---------- GIVEN DATA

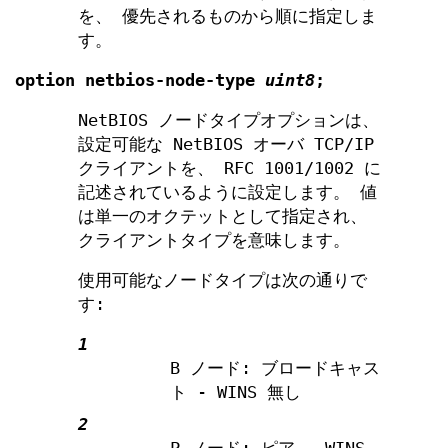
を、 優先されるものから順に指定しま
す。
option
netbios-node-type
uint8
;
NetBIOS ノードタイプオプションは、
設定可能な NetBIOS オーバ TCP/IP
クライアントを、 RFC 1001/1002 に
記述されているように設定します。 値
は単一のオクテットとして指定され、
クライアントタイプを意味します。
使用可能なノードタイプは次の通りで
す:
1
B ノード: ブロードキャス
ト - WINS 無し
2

--------------------
---------- GIVEN DATA

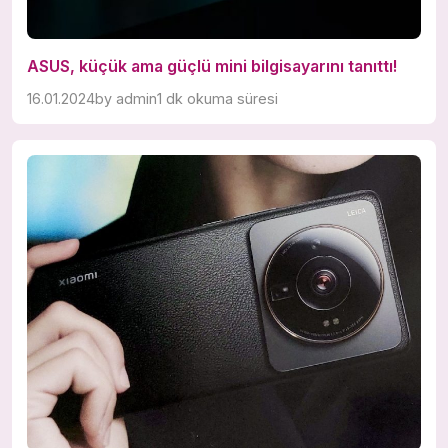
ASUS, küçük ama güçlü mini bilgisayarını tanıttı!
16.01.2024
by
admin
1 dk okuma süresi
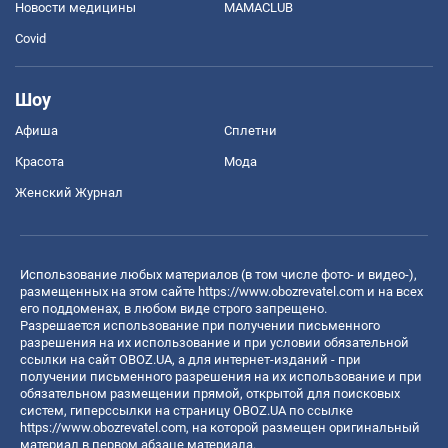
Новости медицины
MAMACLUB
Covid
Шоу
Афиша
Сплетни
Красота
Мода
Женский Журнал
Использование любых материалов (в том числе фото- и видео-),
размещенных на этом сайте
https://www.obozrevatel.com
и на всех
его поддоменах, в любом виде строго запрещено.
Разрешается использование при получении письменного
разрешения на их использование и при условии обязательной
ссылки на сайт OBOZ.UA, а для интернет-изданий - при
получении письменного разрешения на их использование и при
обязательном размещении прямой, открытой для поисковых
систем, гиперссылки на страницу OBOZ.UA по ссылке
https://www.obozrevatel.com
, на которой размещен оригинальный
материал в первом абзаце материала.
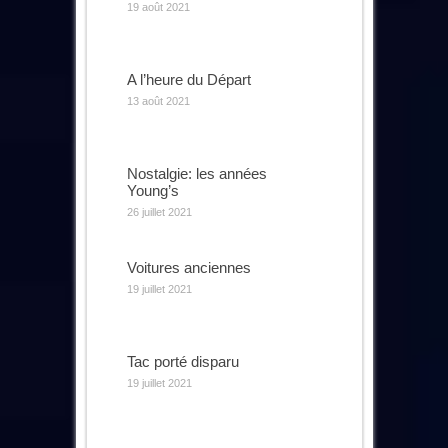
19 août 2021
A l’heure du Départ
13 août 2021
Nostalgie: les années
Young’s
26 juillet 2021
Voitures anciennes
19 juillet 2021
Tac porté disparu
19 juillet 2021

--------------------
---------- GIVEN DATA

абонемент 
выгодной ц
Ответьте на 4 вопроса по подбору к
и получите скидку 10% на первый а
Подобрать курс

--------------------

• **REQUIRED WORK**:
Search the listing above for the word "разрешения", and copy every line that has it.

• **ANSWER**:
разрешения на их использование и при условии обязательной
получении письменного разрешения на их использование и при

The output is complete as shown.